Hamburg (dpa/lno) - Im Prozess um den gewaltsamen Tod der kleinen Yagmur hat ein Polizist von einem überraschend passiven Verhalten der Mutter am Tatort berichtet. Der 31-jährige Beamte schilderte am Freitag vor dem Hamburger Landgericht, wie er am 18. Dezember 2013 in der elterlichen Wohnung war, als das schwer verletzte Mädchen noch reanimiert wurde. Als die Notärztin den Tod der Dreijährigen feststellte, sei der mitangeklagte Vater weinend zusammengebrochen. Die Mutter habe weder geweint noch geschrien. "Sie war überraschend abgeklärt", sagte der Beamte.

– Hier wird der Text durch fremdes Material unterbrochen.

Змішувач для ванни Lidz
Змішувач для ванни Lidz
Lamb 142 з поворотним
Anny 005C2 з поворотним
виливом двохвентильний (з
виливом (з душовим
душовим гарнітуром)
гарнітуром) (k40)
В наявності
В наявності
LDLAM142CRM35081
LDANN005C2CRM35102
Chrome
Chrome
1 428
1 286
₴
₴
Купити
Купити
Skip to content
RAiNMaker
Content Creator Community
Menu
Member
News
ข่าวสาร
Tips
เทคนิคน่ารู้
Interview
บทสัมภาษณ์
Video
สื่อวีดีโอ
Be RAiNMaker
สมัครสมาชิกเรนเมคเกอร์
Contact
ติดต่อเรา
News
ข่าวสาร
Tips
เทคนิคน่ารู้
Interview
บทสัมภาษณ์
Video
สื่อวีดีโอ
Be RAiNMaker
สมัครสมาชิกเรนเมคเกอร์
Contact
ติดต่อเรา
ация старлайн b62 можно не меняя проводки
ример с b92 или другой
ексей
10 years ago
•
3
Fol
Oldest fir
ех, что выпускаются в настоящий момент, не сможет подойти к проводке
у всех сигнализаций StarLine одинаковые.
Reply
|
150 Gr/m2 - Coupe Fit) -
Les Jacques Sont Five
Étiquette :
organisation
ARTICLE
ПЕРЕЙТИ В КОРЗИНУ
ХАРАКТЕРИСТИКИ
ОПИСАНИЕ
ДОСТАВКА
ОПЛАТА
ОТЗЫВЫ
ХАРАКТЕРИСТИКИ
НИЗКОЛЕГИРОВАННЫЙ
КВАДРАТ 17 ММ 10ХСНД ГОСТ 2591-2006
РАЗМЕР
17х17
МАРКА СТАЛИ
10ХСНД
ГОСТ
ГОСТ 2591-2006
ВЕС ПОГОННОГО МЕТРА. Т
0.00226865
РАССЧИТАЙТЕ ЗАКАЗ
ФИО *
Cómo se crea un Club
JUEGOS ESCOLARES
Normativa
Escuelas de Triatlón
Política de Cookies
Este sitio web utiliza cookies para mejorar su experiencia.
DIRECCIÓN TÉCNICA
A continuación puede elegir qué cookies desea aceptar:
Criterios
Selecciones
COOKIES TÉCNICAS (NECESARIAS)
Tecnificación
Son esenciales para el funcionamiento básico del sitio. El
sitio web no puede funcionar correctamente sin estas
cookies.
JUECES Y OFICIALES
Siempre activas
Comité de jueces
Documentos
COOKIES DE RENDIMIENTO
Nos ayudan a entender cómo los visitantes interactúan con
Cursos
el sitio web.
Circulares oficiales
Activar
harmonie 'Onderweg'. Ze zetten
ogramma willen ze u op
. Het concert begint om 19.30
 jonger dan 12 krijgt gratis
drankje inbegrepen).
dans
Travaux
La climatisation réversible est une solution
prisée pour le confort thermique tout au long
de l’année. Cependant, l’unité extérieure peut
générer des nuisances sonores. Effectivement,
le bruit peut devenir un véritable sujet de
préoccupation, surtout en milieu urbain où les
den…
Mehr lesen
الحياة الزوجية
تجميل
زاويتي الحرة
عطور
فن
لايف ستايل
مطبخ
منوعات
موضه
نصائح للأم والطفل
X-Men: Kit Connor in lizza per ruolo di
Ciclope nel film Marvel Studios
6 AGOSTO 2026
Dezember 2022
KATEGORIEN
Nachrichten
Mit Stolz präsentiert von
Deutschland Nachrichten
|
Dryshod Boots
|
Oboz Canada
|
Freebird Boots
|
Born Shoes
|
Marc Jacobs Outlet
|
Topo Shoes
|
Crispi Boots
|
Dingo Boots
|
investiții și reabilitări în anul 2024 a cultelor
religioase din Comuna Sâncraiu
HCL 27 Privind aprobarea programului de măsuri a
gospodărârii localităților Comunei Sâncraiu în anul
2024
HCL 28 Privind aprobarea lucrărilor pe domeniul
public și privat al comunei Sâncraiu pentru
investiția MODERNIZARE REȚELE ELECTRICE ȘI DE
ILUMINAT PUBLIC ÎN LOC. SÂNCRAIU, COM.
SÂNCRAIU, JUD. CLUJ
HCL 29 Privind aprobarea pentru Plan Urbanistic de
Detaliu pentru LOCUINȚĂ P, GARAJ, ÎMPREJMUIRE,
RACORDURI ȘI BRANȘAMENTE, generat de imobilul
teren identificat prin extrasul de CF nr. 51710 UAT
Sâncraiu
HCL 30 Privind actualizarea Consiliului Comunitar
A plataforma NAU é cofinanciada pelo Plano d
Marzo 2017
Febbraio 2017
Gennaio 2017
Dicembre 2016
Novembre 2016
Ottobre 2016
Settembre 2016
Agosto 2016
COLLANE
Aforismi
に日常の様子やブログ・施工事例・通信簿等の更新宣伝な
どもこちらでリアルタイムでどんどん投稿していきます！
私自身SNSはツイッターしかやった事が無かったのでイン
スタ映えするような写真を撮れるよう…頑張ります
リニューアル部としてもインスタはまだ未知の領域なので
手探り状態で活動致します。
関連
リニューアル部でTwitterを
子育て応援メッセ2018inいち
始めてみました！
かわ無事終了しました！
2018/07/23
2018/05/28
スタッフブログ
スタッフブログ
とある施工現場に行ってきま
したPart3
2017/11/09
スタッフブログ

Bei seiner Aussage geriet der erfahrene Polizist immer wieder ins Stocken und rang sichtlich um Fassung. Gewundert habe ihn, dass sich die Eltern während der Reanimation keines Blickes gewürdigt hätten, sagte der Beamte.

Die Staatsanwaltschaft wirft der Mutter Mord aus Hass auf ihre Tochter vor. Der Vater soll tatenlos mitangesehen haben, wie seine Frau die Dreijährige immer wieder misshandelte. Yagmur starb an inneren Blutungen infolge eines Leberrisses.

Im Kinderbett habe er am Tattag frisches Blut entdeckt, berichtete der Polizist. Die Mutter habe die schwere Kopfverletzung sowie die vielen blauen Flecken an Yagmurs Körper damit erklärt, dass das Kind auf den Kopf gefallen sei, ins Wohnzimmer lief und dort bewusstlos wurde. Verdächtig erschien dem Polizisten, dass die Verletzungen nicht zu einem Sturz passten und es keine Blutspur zum Wohnzimmer gegeben habe.

Im Wohnzimmer habe ein Kollege ein Schreiben vom Jugendamt gefunden, in dem die Behörde davon abriet, der Familie das Kind zurückzugeben. Yagmur lebte erst seit wenigen Monaten bei ihren leiblichen Eltern; zuvor war sie bei einer Pflegemutter und in einem Kinderschutzhaus untergebracht gewesen.

Eine Beamtin, die die Mutter am Tattag vernommen hatte, berichtete, wie ruhig und gefasst die 27-jährige auf die Fragen antwortete. Die Angeklagte stritt demnach ab, Yagmur schwer geschlagen zu haben, räumte jedoch "leichte Schläge auf den Po" ein. Auch ihr Mann habe das Kind nicht geschlagen. Als Grund für die Verletzungen habe die Angeklagte häufige Stürze des Mädchens sowie Streit mit anderen Kindern angegeben. Dass sie die blauen Flecken des Kindes überschminkt habe, stritt die Mutter bei der Polizei zunächst ab, räumte es aber nach Aussage der Beamtin später ein.